**ASSIGNED TASK**
Give the records again in full, exactly as they appear, but without the pictures.

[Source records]
---

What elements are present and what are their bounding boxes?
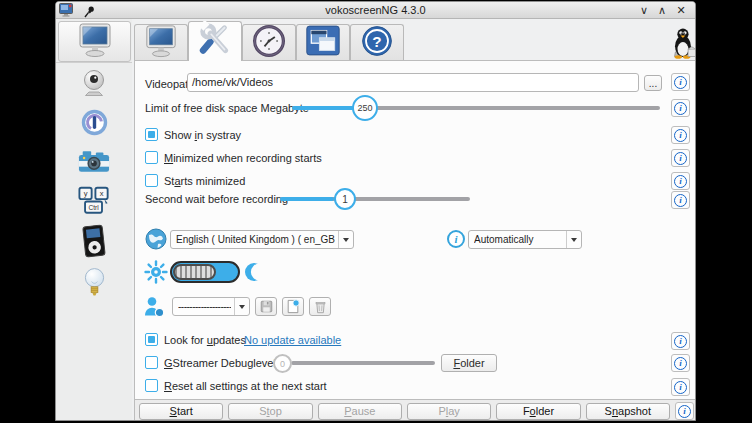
windows-icon	[305, 24, 341, 61]
updates-checkbox[interactable]	[145, 333, 158, 346]
logging-select[interactable]: Automatically	[468, 230, 582, 249]
systray-checkbox[interactable]	[145, 128, 158, 141]
sidebar-item-showclick[interactable]	[56, 267, 132, 298]
webcam-icon	[80, 69, 108, 97]
hotkeys-icon: y x Ctrl	[78, 186, 110, 215]
profile-select[interactable]: --------------------	[172, 297, 250, 316]
sidebar-item-webcam[interactable]	[56, 69, 132, 97]
start-button[interactable]: Start	[139, 403, 223, 420]
stop-button[interactable]: Stop	[228, 403, 312, 420]
sidebar-item-screencast[interactable]	[58, 21, 131, 62]
sidebar: y x Ctrl	[56, 19, 132, 420]
starts-minimized-checkbox[interactable]	[145, 174, 158, 187]
bottom-toolbar: Start Stop Pause Play Folder Snapshot i	[134, 399, 696, 421]
videopath-info-button[interactable]: i	[671, 73, 690, 91]
sidebar-item-screenshot[interactable]	[56, 149, 132, 174]
chevron-down-icon	[566, 231, 581, 248]
gstreamer-folder-button[interactable]: Folder	[441, 354, 497, 372]
logging-info-icon[interactable]: i	[447, 230, 465, 248]
reset-info-button[interactable]: i	[671, 378, 690, 396]
info-icon: i	[674, 194, 687, 207]
countdown-info-button[interactable]: i	[671, 191, 690, 209]
settings-panel: Videopath /home/vk/Videos ... i Limit of…	[134, 60, 696, 399]
sidebar-item-hotkeys[interactable]: y x Ctrl	[56, 186, 132, 215]
profile-delete-button[interactable]	[309, 297, 331, 316]
gstreamer-slider-track[interactable]	[291, 361, 435, 365]
reset-label: Reset all settings at the next start	[164, 378, 327, 394]
lightbulb-icon	[83, 267, 106, 298]
info-icon: i	[674, 381, 687, 394]
theme-toggle[interactable]	[170, 261, 240, 283]
clock-icon	[251, 23, 287, 63]
info-icon: i	[674, 357, 687, 370]
update-status-link[interactable]: No update available	[244, 332, 341, 348]
info-icon: i	[674, 102, 687, 115]
gstreamer-info-button[interactable]: i	[671, 354, 690, 372]
maximize-button[interactable]: ∧	[655, 4, 669, 17]
starts-minimized-label: Starts minimized	[164, 173, 245, 189]
pause-button[interactable]: Pause	[318, 403, 402, 420]
bottombar-info-button[interactable]: i	[675, 402, 694, 420]
starts-minimized-info-button[interactable]: i	[671, 172, 690, 190]
disk-limit-slider-handle[interactable]: 250	[352, 95, 378, 121]
tab-timer[interactable]	[242, 24, 296, 60]
profile-save-button[interactable]	[255, 297, 277, 316]
reset-checkbox[interactable]	[145, 379, 158, 392]
updates-info-button[interactable]: i	[671, 332, 690, 350]
theme-toggle-handle[interactable]	[173, 264, 216, 280]
videopath-browse-button[interactable]: ...	[644, 75, 662, 91]
disk-limit-label: Limit of free disk space Megabyte	[145, 100, 309, 116]
svg-text:?: ?	[372, 33, 381, 50]
tab-settings-selected[interactable]	[188, 21, 242, 61]
info-icon: i	[674, 335, 687, 348]
tab-windows[interactable]	[296, 24, 350, 60]
titlebar[interactable]: vokoscreenNG 4.3.0 ∨ ∧ ✕	[56, 2, 695, 19]
folder-button[interactable]: Folder	[496, 403, 580, 420]
gstreamer-checkbox[interactable]	[145, 356, 158, 369]
minimized-start-label: Minimized when recording starts	[164, 150, 322, 166]
gstreamer-label: GStreamer Debuglevel	[164, 355, 276, 371]
tab-help[interactable]: ?	[350, 24, 404, 60]
countdown-label: Second wait before recording	[145, 191, 288, 207]
camera-icon	[78, 149, 110, 174]
gstreamer-slider-handle[interactable]: 0	[273, 354, 292, 373]
vokoscreen-window: vokoscreenNG 4.3.0 ∨ ∧ ✕	[55, 1, 696, 421]
help-icon: ?	[359, 23, 395, 63]
tab-screencast[interactable]	[134, 24, 188, 60]
countdown-slider-fill	[280, 197, 334, 201]
info-icon: i	[674, 175, 687, 188]
minimized-start-checkbox[interactable]	[145, 151, 158, 164]
minimized-start-info-button[interactable]: i	[671, 149, 690, 167]
profile-new-button[interactable]	[282, 297, 304, 316]
snapshot-button[interactable]: Snapshot	[586, 403, 670, 420]
trash-icon	[314, 300, 327, 314]
language-select[interactable]: English ( United Kingdom ) ( en_GB )	[170, 230, 354, 249]
systray-info-button[interactable]: i	[671, 126, 690, 144]
desktop-background: vokoscreenNG 4.3.0 ∨ ∧ ✕	[0, 0, 752, 423]
videopath-input[interactable]: /home/vk/Videos	[187, 73, 639, 92]
monitor-icon	[142, 24, 180, 62]
minimize-button[interactable]: ∨	[637, 4, 651, 17]
info-icon: i	[674, 76, 687, 89]
systray-label: Show in systray	[164, 127, 241, 143]
media-player-icon	[79, 224, 108, 260]
disk-limit-slider-fill	[292, 106, 354, 110]
power-icon	[81, 109, 108, 136]
tools-icon	[196, 21, 234, 63]
svg-text:Ctrl: Ctrl	[88, 204, 99, 211]
sidebar-item-player[interactable]	[56, 225, 132, 258]
sun-icon	[144, 260, 168, 288]
countdown-slider-handle[interactable]: 1	[334, 188, 356, 210]
sidebar-separator	[56, 62, 132, 63]
window-title: vokoscreenNG 4.3.0	[56, 4, 695, 16]
play-button[interactable]: Play	[407, 403, 491, 420]
profile-person-icon	[143, 296, 165, 322]
sidebar-item-power[interactable]	[56, 109, 132, 136]
info-icon: i	[674, 129, 687, 142]
info-icon: i	[674, 152, 687, 165]
disk-limit-info-button[interactable]: i	[671, 99, 690, 117]
close-button[interactable]: ✕	[674, 4, 688, 17]
chevron-down-icon	[234, 298, 249, 315]
chevron-down-icon	[338, 231, 353, 248]
tux-penguin-icon	[668, 27, 696, 64]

---

**OUTPUT FOR THIS EXERCISE**
What elements are present and what are their bounding boxes?
windows-icon	[305, 24, 341, 61]
updates-checkbox[interactable]	[145, 333, 158, 346]
logging-select[interactable]: Automatically	[468, 230, 582, 249]
systray-checkbox[interactable]	[145, 128, 158, 141]
sidebar-item-showclick[interactable]	[56, 267, 132, 298]
webcam-icon	[80, 69, 108, 97]
hotkeys-icon: y x Ctrl	[78, 186, 110, 215]
profile-select[interactable]: --------------------	[172, 297, 250, 316]
sidebar-item-webcam[interactable]	[56, 69, 132, 97]
start-button[interactable]: Start	[139, 403, 223, 420]
stop-button[interactable]: Stop	[228, 403, 312, 420]
sidebar-item-screencast[interactable]	[58, 21, 131, 62]
sidebar: y x Ctrl	[56, 19, 132, 420]
starts-minimized-checkbox[interactable]	[145, 174, 158, 187]
bottom-toolbar: Start Stop Pause Play Folder Snapshot i	[134, 399, 696, 421]
videopath-info-button[interactable]: i	[671, 73, 690, 91]
sidebar-item-screenshot[interactable]	[56, 149, 132, 174]
chevron-down-icon	[566, 231, 581, 248]
gstreamer-folder-button[interactable]: Folder	[441, 354, 497, 372]
logging-info-icon[interactable]: i	[447, 230, 465, 248]
reset-info-button[interactable]: i	[671, 378, 690, 396]
info-icon: i	[674, 194, 687, 207]
countdown-info-button[interactable]: i	[671, 191, 690, 209]
settings-panel: Videopath /home/vk/Videos ... i Limit of…	[134, 60, 696, 399]
sidebar-item-hotkeys[interactable]: y x Ctrl	[56, 186, 132, 215]
profile-delete-button[interactable]	[309, 297, 331, 316]
gstreamer-slider-track[interactable]	[291, 361, 435, 365]
reset-label: Reset all settings at the next start	[164, 378, 327, 394]
lightbulb-icon	[83, 267, 106, 298]
info-icon: i	[674, 381, 687, 394]
theme-toggle[interactable]	[170, 261, 240, 283]
clock-icon	[251, 23, 287, 63]
info-icon: i	[674, 357, 687, 370]
update-status-link[interactable]: No update available	[244, 332, 341, 348]
info-icon: i	[674, 102, 687, 115]
gstreamer-info-button[interactable]: i	[671, 354, 690, 372]
maximize-button[interactable]: ∧	[655, 4, 669, 17]
starts-minimized-label: Starts minimized	[164, 173, 245, 189]
pause-button[interactable]: Pause	[318, 403, 402, 420]
bottombar-info-button[interactable]: i	[675, 402, 694, 420]
starts-minimized-info-button[interactable]: i	[671, 172, 690, 190]
disk-limit-slider-handle[interactable]: 250	[352, 95, 378, 121]
tab-timer[interactable]	[242, 24, 296, 60]
profile-save-button[interactable]	[255, 297, 277, 316]
reset-checkbox[interactable]	[145, 379, 158, 392]
updates-info-button[interactable]: i	[671, 332, 690, 350]
theme-toggle-handle[interactable]	[173, 264, 216, 280]
videopath-browse-button[interactable]: ...	[644, 75, 662, 91]
disk-limit-label: Limit of free disk space Megabyte	[145, 100, 309, 116]
svg-text:?: ?	[372, 33, 381, 50]
tab-settings-selected[interactable]	[188, 21, 242, 61]
info-icon: i	[674, 335, 687, 348]
tab-windows[interactable]	[296, 24, 350, 60]
titlebar[interactable]: vokoscreenNG 4.3.0 ∨ ∧ ✕	[56, 2, 695, 19]
folder-button[interactable]: Folder	[496, 403, 580, 420]
gstreamer-checkbox[interactable]	[145, 356, 158, 369]
minimized-start-label: Minimized when recording starts	[164, 150, 322, 166]
gstreamer-label: GStreamer Debuglevel	[164, 355, 276, 371]
tab-help[interactable]: ?	[350, 24, 404, 60]
countdown-label: Second wait before recording	[145, 191, 288, 207]
camera-icon	[78, 149, 110, 174]
gstreamer-slider-handle[interactable]: 0	[273, 354, 292, 373]
vokoscreen-window: vokoscreenNG 4.3.0 ∨ ∧ ✕	[55, 1, 696, 421]
help-icon: ?	[359, 23, 395, 63]
tab-screencast[interactable]	[134, 24, 188, 60]
countdown-slider-fill	[280, 197, 334, 201]
info-icon: i	[674, 175, 687, 188]
minimized-start-checkbox[interactable]	[145, 151, 158, 164]
minimized-start-info-button[interactable]: i	[671, 149, 690, 167]
profile-new-button[interactable]	[282, 297, 304, 316]
snapshot-button[interactable]: Snapshot	[586, 403, 670, 420]
trash-icon	[314, 300, 327, 314]
language-select[interactable]: English ( United Kingdom ) ( en_GB )	[170, 230, 354, 249]
systray-info-button[interactable]: i	[671, 126, 690, 144]
desktop-background: vokoscreenNG 4.3.0 ∨ ∧ ✕	[0, 0, 752, 423]
videopath-input[interactable]: /home/vk/Videos	[187, 73, 639, 92]
monitor-icon	[142, 24, 180, 62]
minimize-button[interactable]: ∨	[637, 4, 651, 17]
info-icon: i	[674, 76, 687, 89]
systray-label: Show in systray	[164, 127, 241, 143]
media-player-icon	[79, 224, 108, 260]
disk-limit-slider-fill	[292, 106, 354, 110]
power-icon	[81, 109, 108, 136]
tools-icon	[196, 21, 234, 63]
svg-text:Ctrl: Ctrl	[88, 204, 99, 211]
sidebar-item-player[interactable]	[56, 225, 132, 258]
sun-icon	[144, 260, 168, 288]
countdown-slider-handle[interactable]: 1	[334, 188, 356, 210]
sidebar-separator	[56, 62, 132, 63]
window-title: vokoscreenNG 4.3.0	[56, 4, 695, 16]
play-button[interactable]: Play	[407, 403, 491, 420]
profile-person-icon	[143, 296, 165, 322]
sidebar-item-power[interactable]	[56, 109, 132, 136]
info-icon: i	[674, 129, 687, 142]
info-icon: i	[674, 152, 687, 165]
disk-limit-info-button[interactable]: i	[671, 99, 690, 117]
close-button[interactable]: ✕	[674, 4, 688, 17]
chevron-down-icon	[234, 298, 249, 315]
chevron-down-icon	[338, 231, 353, 248]
tux-penguin-icon	[668, 27, 696, 64]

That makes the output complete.